Posted: November 10th, 2021 | 2 Comments »

I’ve posted previously on Shanghai furniture maker (and after 1949 Hong Kong based) JL George (click here and here). One thing that interests me and, perhaps, makes us think slightly differently of inter-war Shanghai is the early 1920s, early 1930s JL George official stamp. It hopefully makes us think a little bit more about the longer term influences of European modernism on Shanghai and helps challenge the cult of the art-deco in Shanghai.

What I refer to as Shanghai’s ‘cult of art-deco’ is the tendancy by commentators to refer to everything – architecture as well as furniture and interiors – as art-deco. This accentuates the idea of Shanghai as an art-deco city but minimises the broader, and longer trends of colonial-comprador, classical, neo-classicial, modernist, streamline-moderne as well as Mock Tudor, Queene Anne, Moorish, Mediterranean etc alongside unique Shanghai forms of the shikumen and lilong.

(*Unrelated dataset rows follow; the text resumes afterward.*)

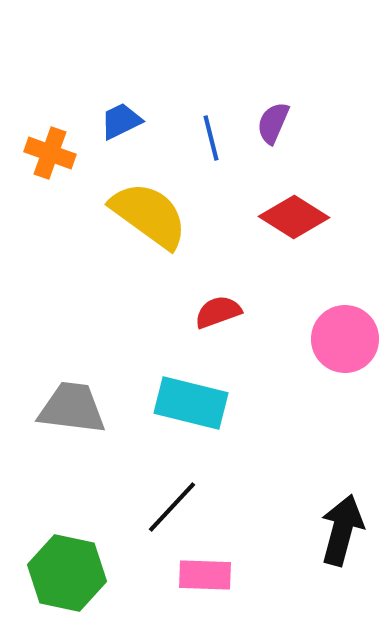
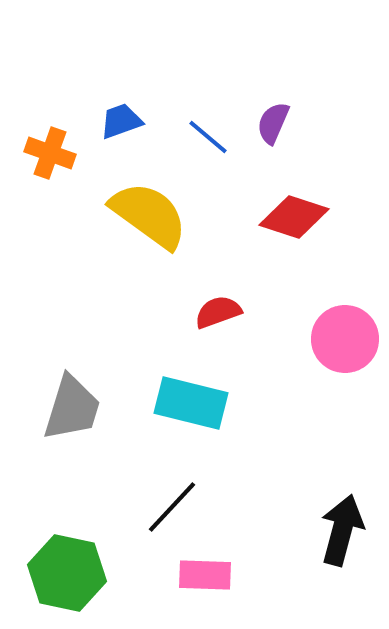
blue trapezoid: rotated 6 degrees clockwise
blue line: moved 3 px left, 1 px up; rotated 36 degrees counterclockwise
red diamond: rotated 14 degrees counterclockwise
gray trapezoid: rotated 100 degrees clockwise
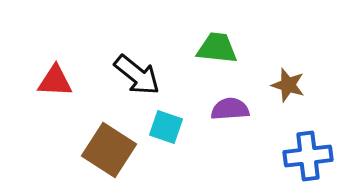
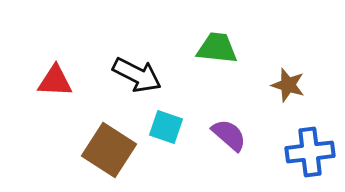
black arrow: rotated 12 degrees counterclockwise
purple semicircle: moved 1 px left, 26 px down; rotated 45 degrees clockwise
blue cross: moved 2 px right, 4 px up
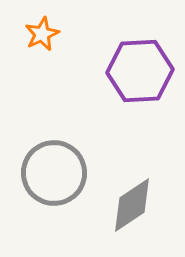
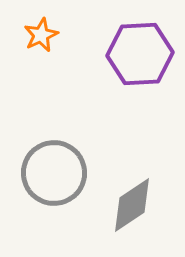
orange star: moved 1 px left, 1 px down
purple hexagon: moved 17 px up
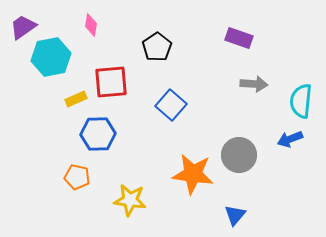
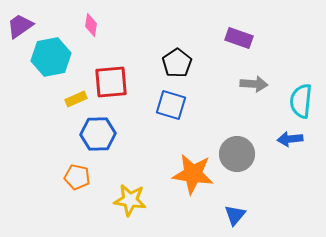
purple trapezoid: moved 3 px left, 1 px up
black pentagon: moved 20 px right, 16 px down
blue square: rotated 24 degrees counterclockwise
blue arrow: rotated 15 degrees clockwise
gray circle: moved 2 px left, 1 px up
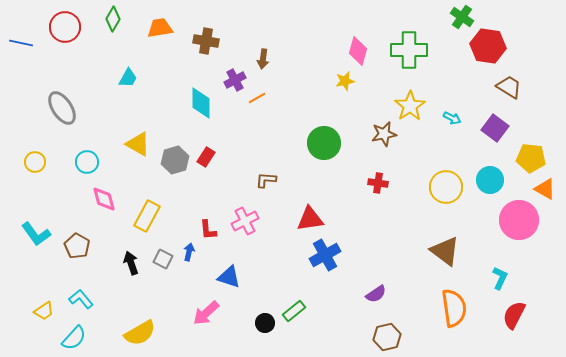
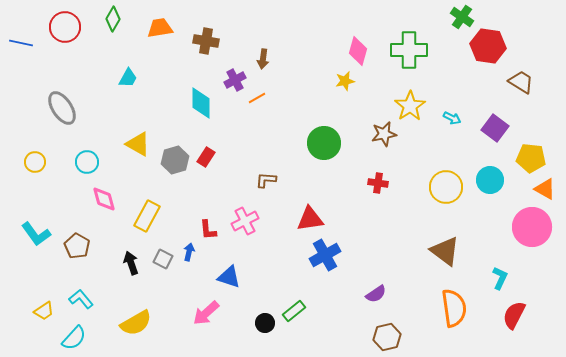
brown trapezoid at (509, 87): moved 12 px right, 5 px up
pink circle at (519, 220): moved 13 px right, 7 px down
yellow semicircle at (140, 333): moved 4 px left, 10 px up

The JL George stamp below, to be found on all their pieces of Shanghai-made furniture specifically mentions ‘Chinese Beaux-Arts Carving’. You won’t come across this a lot on the plethora of blog posts, magazine articles and books on Shanghai, due largely to the Cult of Art-Deco that has latterly pervaded the city. What the JL George stamp shows is that earlier and longer running modernist trends were also important in Shanghai and show a longer and deeper trend of modernism in the treaty port.


2 Comments on “JL George – Shanghai Beaux-Arts Furniture”

  1. 1 Ben Schreiner said at 11:29 pm on June 17th, 2022:

    Mr. George was reportedly raised in a Catholic orphanage in Shanghai. When his superb talents surfaced he was sent to Paris to study at Beaux Arts. With the fall of Shanghai to the Japanese imminent in 1937 he was selected to move Chinese art treasures to Taiwan. Do you have any idea where his furniture can be located and their current values?

  2. 2 Paul French said at 8:04 pm on June 23rd, 2022:

    Thanks – the oraphange and Beaux arts in paris makes sense but i think some confusion on dates after – due to the Japanese incursion into Manchruia much Chinese art from Feking and the north was moved to Shanghai in the mid-1930s, and then to Nanjing in 37. The move to Taiwan was 49 – George moved to HK in 49 too. This would make more sense as Taiwan was Japanese-controlled in 1937.